The problem with a percentage
A score of 78% AI is not actionable. It doesn't tell a journalist which part of
the image to scrutinize, doesn't help a moderator write a decision, and doesn't survive
appeal. We built Clairfy because explainability is the product — the verdict and the reasons
arrive together or neither arrives at all.
The pipeline
- Image is normalized. EXIF stripped, resolution capped, format converted to something the vision model handles reliably.

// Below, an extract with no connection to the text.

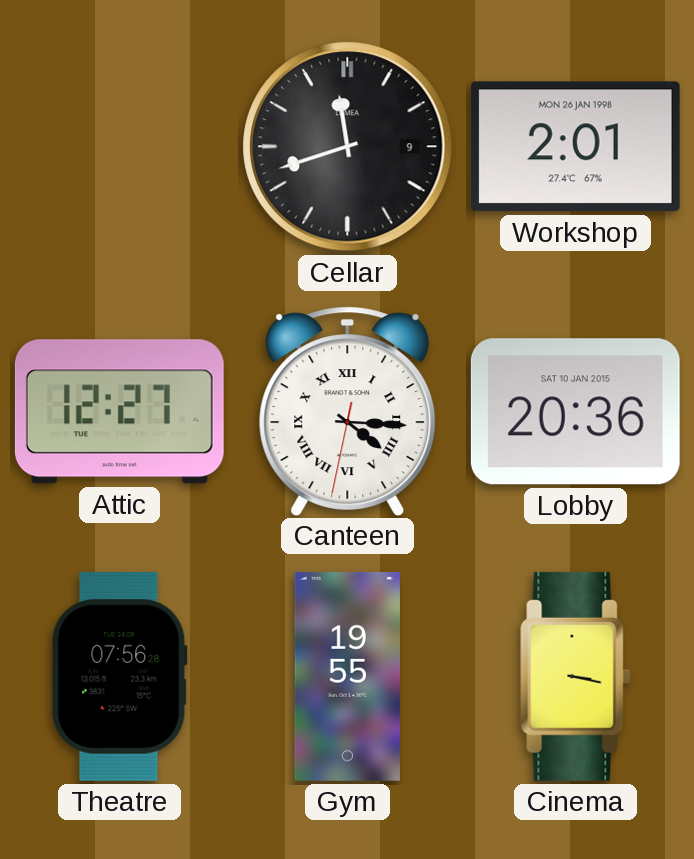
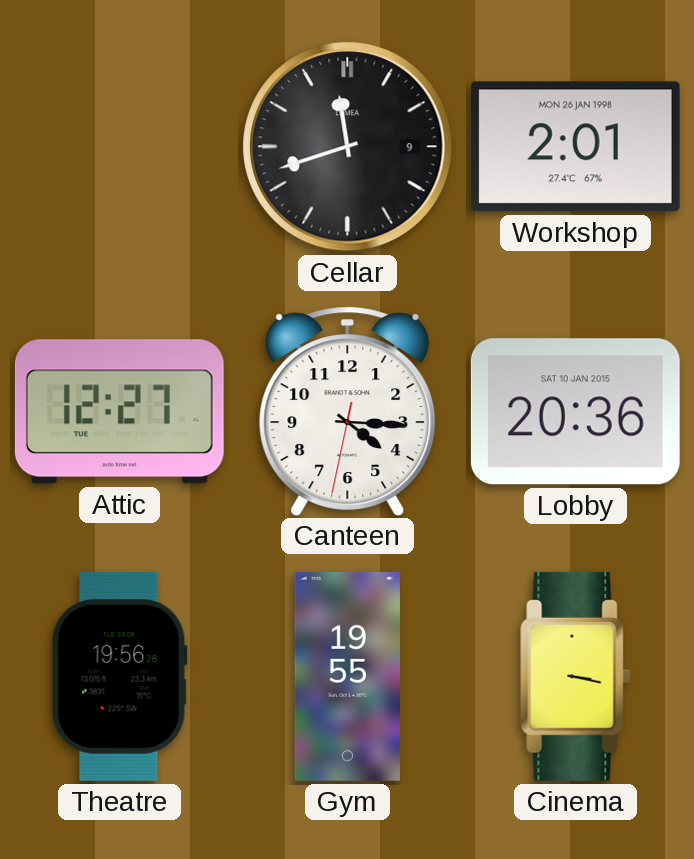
Canteen numerals: Roman -> Arabic
Theatre: 07:56 -> 19:56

- A frontier vision LLM analyzes it against a carefully designed prompt (versioned, evaluated against a labeled test set on every change). The prompt asks the model to look at specific signal classes: pixel-level statistics, optical signatures, anatomy, lighting consistency, frequency-domain artifacts, and prose coherence in any text it contains.
- The model commits to one of three verdicts —
ai_generated,real_photo, oruncertain— and emits a confidence score, a rationale paragraph, and a list of specific evidence items it found. - The structured response is validated against a Pydantic schema before it's returned. Malformed responses are retried, not surfaced.
What the model looks for
Photographic signatures
Real cameras leave consistent fingerprints: sensor noise that follows a uniform high-frequency pattern, chromatic aberration at high-contrast edges, depth-of-field falloff matching the physics of a real lens. Diffusion models don't reproduce these uniformly.
Anatomy and geometry
Hands, ears, jewelry, eye reflections, and architectural perspective are common failure modes for generators. The model is asked specifically to scrutinize these and to flag any structural inconsistencies it finds.
Texture coherence
Diffusion outputs tend to produce regular, repeating fine-detail patterns where real images have natural sub-pixel variation. Fabric weaves, skin pores, hair strands, and background bokeh are diagnostic.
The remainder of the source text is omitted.